Making Good Choices
How does one improve in CrossFit? What does it take to “get better?” If you have invested in CrossFit as your exercise program or sport, this is a great question to answer for yourself. There is not a one answer fits all on how to improve, without knowing ones strengths, weaknesses, sleep, diet, prior conditioning, x/week in class, how long crossfitting, stress levels, injuries, coordination, ect. There is one thing we cannot do without, and that is consistent class attendance over the course of weeks, months, and years.
Skill development takes a lot of practice. How many of us have been trying to get double unders, kipping pull ups, handstand walks, or muscle ups? How many of us get frustrated in class when we cannot get them? If we aren’t in class consistently we make go a few weeks without practicing a particular lift or skill. I have often heard that it has been a “long time” or weeks since we have done certain movements, when in reality they just happened days ago or last week, you just weren’t here. If you look around the room and see someone that has something you don’t, chances are they have been doing CrossFit longer than you have or they come 5 days a week and you make it twice. The more you come, the better you can and will get.
Strength gains can take several months or even years to develop. If you see someone really strong, that did not happen overnight. Years of squatting, deadlifting, or pressing has led to the overall strength this athlete has. The biggest mistake males make is coming into class and trying to lift beyond their capabilities. Why do guys do this? Ego mostly. Often times guys will see another guy lifting a particular weight and try to do it during the workout. Girls aren’t exempt, but girls seem to be smarter in this regard. Lifting beyond your capabilities doesn’t get you stronger, it wrecks your joints. You know, the deadlifts with rounded backs or the jerks where there is a 5 second struggle with a big arched back to push it overhead. Our tendons, ligaments, and muscles can only take so much stress and placing loads we aren’t ready to lift is counterproductive to our progress in CrossFit or any sport for that matter. A good rule of thumb is that you control the weight, the weight does not control you. Advanced athletes with developed musculature have more wiggle room to test heavier loads than newer athletes. Newer athletes or athletes that have mobility concerns will do best using lighter loads and moving faster to increase their capacity. Yes they still need to get stronger, but smart choices need to be made along the way. An athlete would better progress themselves by using 10-20lb less and being able to cycle the barbell, then doing Rx weight and getting crushed. Yes you lifted the weight, but it looked awful and my guess is it felt awful. I hear this a lot. “That felt really bad or man that was too much weight.” Why? For the sake of what do we make these decisions? Just to Rx? Our ego hinders our progress.
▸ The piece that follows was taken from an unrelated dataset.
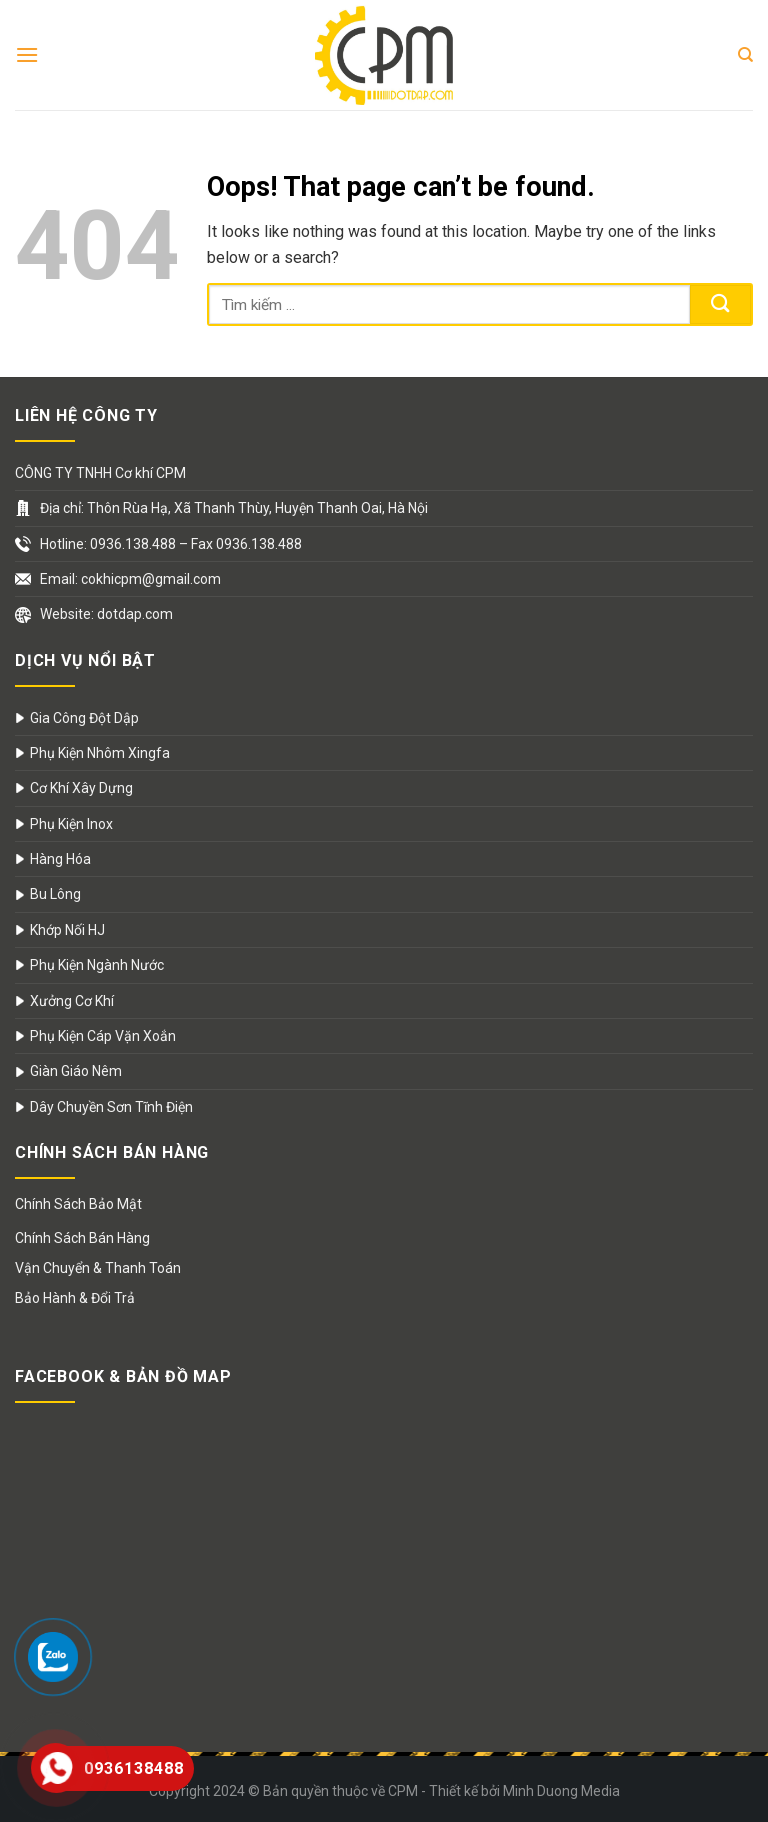 This screenshot has height=1822, width=768. What do you see at coordinates (98, 1268) in the screenshot?
I see `Vận Chuyển & Thanh Toán` at bounding box center [98, 1268].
Progress won’t come overnight. “I just can’t get…._________ fill in the blank. I hear this from athletes that have been coming for just a few months. It took me over 6 months of practice to get muscle ups. Kipping pull ups took months of practice and double unders took me just as long, but I practiced a lot. Like everyday I did double unders. Taking 5 minutes a day on a skill for a month will pay dividends. What would happen to the athlete that did double unders for 5 minutes a day for a month? I bet they would make huge improvements. I had a guy years ago that did handstand walks everyday before class and within a month he was walking up stacks of plates. He went from barely being able to do one, to walking up an incline in a month. Be patient and practice. Skills take a long time to develop. Most athletes seem to practice a few times and stop because they aren’t getting it. This mentality has to stop.